The carbon footprint associated with a single use of Bubble-PAPR™ for each of the proposed scenarios was calculated (Table 1). The elements which do not vary across both the scenarios have a carbon footprint of 0.062 kgCO₂e per use (see Supplemental Appendix for full calculations) and includes: a proportional amount of the manufacture and disposal of the re-useable elements, hood packaging, two disinfectant wipes, battery charging, and transport of main Bubble-PAPR™ components to the hospital.

Table 1.

Materials and associated emissions per use of the Bubble-PAPR™.

	Scenario 1: Manufactured from virgin PVC, disposal via infectious waste stream (kgCO₂/use)	Scenario 2: Closed loop recycling of virgin PVC hood (kgCO₂/use)*
Non-variable elements	0.062	0.062
Manufacture of hood	0.624	0.486
Disposal of hood	0.108	0.014
Total including electricity for manufacture	0.805	0.570

Representative calculation based on an assumed average of nine cycles of closed-loop recycling (10 uses). See Supplemental Appendix for full calculations.

For scenario 1, where there is no recycling involved, the total carbon footprint per use is 0.805 kgCO₂e. The majority (92%) of emissions are attributed to the manufacture and disposal of the single-use hood.
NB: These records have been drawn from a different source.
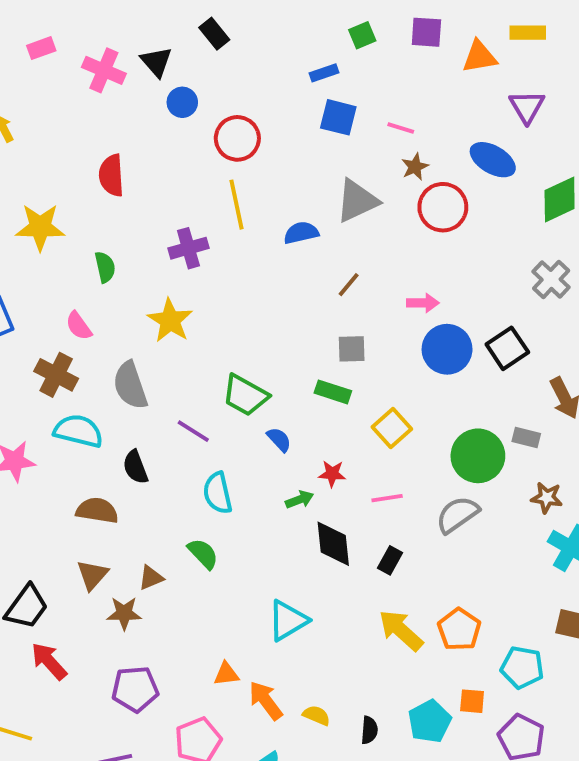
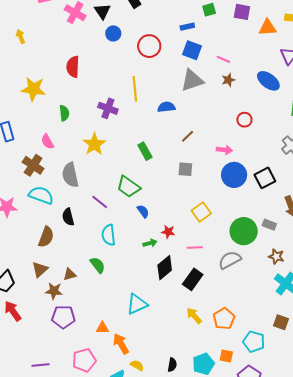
red circle: (237, 138) -> (149, 46), moved
gray triangle: (357, 201) -> (192, 80), moved
red circle: (443, 207) -> (244, 120), moved, size x0.6
purple cross: (188, 248) -> (108, 108), turned 30
green rectangle: (333, 392) -> (145, 151), moved, turned 36
brown semicircle: (97, 510) -> (46, 237), turned 95
black diamond: (333, 544) -> (165, 268), turned 50
black rectangle: (390, 560) -> (193, 279), size x1.5
yellow arrow: (401, 630) -> (194, 316), size x0.7
purple pentagon: (135, 689) -> (63, 317), moved
yellow semicircle: (317, 715) -> (137, 365), moved

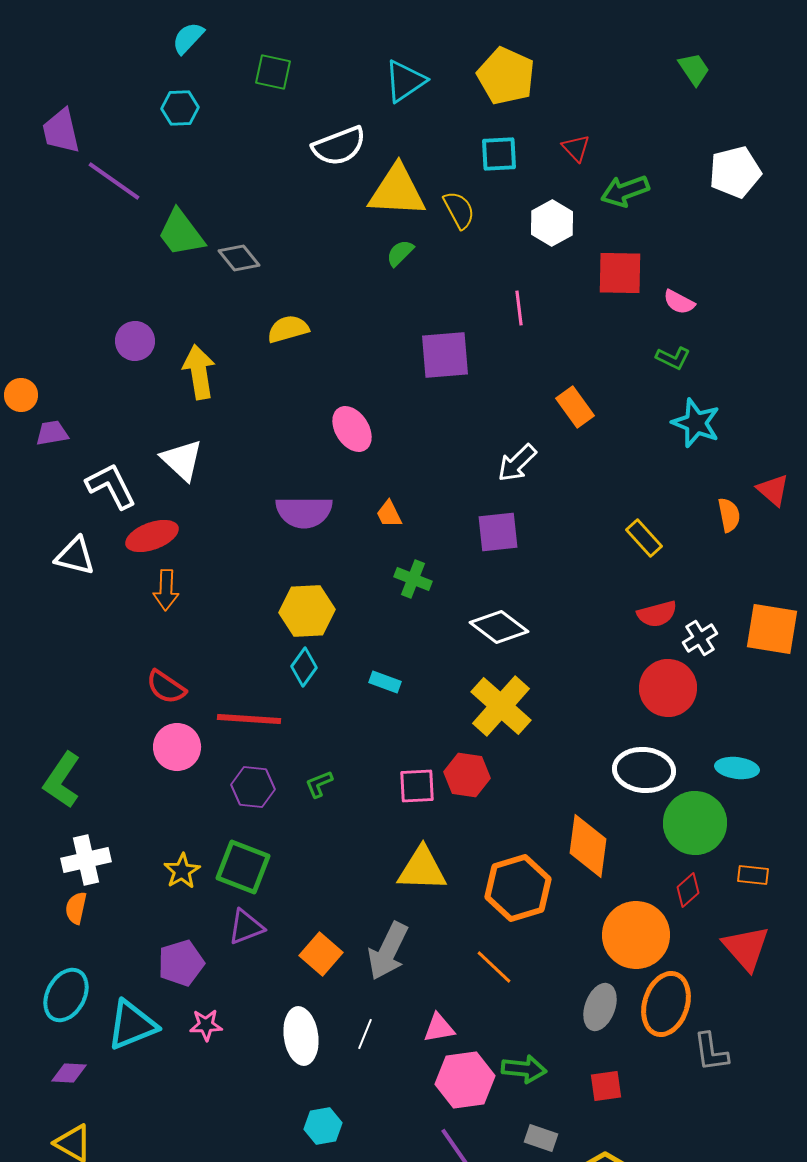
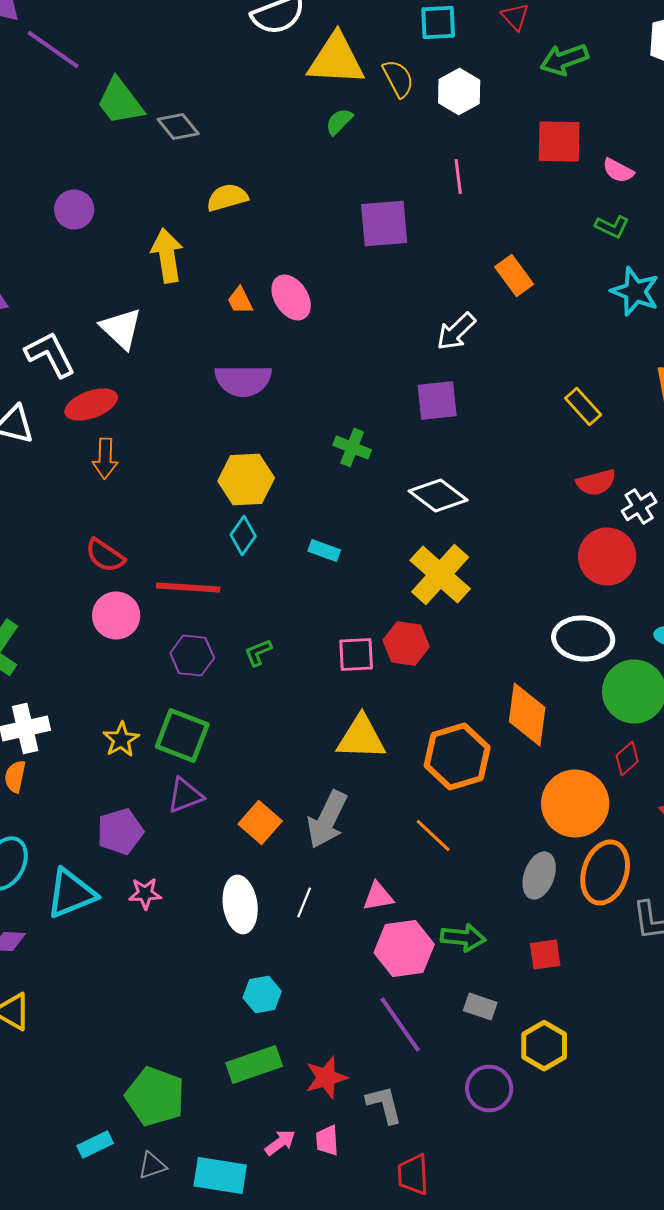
white hexagon: (552, 223) -> (459, 92), moved
yellow arrow: (199, 372) -> (167, 256), moved
orange trapezoid: (389, 514) -> (240, 300), moved

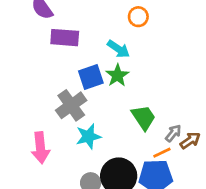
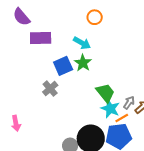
gray cross: (71, 105) -> (50, 89), size x0.7
cyan star: (88, 136) -> (110, 109), moved, turned -30
pink arrow: (40, 148) -> (16, 123), moved, size x0.7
Figure 3 demonstrates the cumulative average of carbon emissions with each use of the Bubble-PAPR™ with closed-loop recycling of the hood, following an initial use with a hood manufactured from virgin PVC, and including one disposal via the infectious waste stream (see Supplemental Appendix for calculations). Over 30 uses, the carbon emissions fall from 0.805 kgCO₂e (virgin PVC hood disposed of by incineration) to 0.553 kgCO₂e (after 30 uses, involving 29 closed-loop recycling processes and one disposal via the infectious waste stream). The most significant carbon emissions reduction occurs with the first cycle, with a fall in the cumulative average carbon emissions of 0.130 kgCO₂e, subsequent reductions become smaller with each cycle. We used the figures for nine cycles of recycling (10 uses total) for scenario 2, with a cumulative average carbon footprint of 0.570 kgCO₂e per use, however more or fewer closed-loop cycles may be achievable in real-world use.

Figure 3.

Cumulative average carbon footprint per use of the Bubble-PAPR™ in the closed-loop recycling scenario (scenario 2).

Discussion

Bubble-PAPR™ fulfils the function of both a respirator and full-face protection. A single 2-h use of the Bubble-PAPR™ is associated with emissions of between 0.570 and 0.805 kgCO₂e, depending on waste handling and production material. Of this, the majority of emissions are due to the single-use PVC hood. Existing studies have calculated the carbon footprint per use of a disposable FFP respirator to be 0.125 kgCO₂e and a disposable face shield to be 0.231 kgCO₂e (total 0.356 kgCO₂e).¹

The UK Health and Safety Executive (HSE) recommends that respirator masks be used for no more than 1 h,¹⁵ whilst loose-fitting PAPRs can be used for extended periods. Therefore, Bubble-PAPR™ may have a lower carbon footprint than alternatives if HSE guidance is followed. For example, a 2-h stint would require the wearer to doff and don alternative RPE at least twice – a total carbon footprint of 0.712 kgCO₂e. This would mean that the Bubble-PAPR™ would have a lower carbon footprint if manufactured and recycled via closed loop recycling and a marginally higher carbon footprint if manufactured from virgin PVC and disposed of in the infectious waste stream (Figure 4).

Figure 4.

The carbon footprint of 2 h of use, based on HSE wear limits of less than 1 h for respirator masks and prolonged use for PAPRs: (a) comparison with scenario 1 and (b) comparison with scenario 2.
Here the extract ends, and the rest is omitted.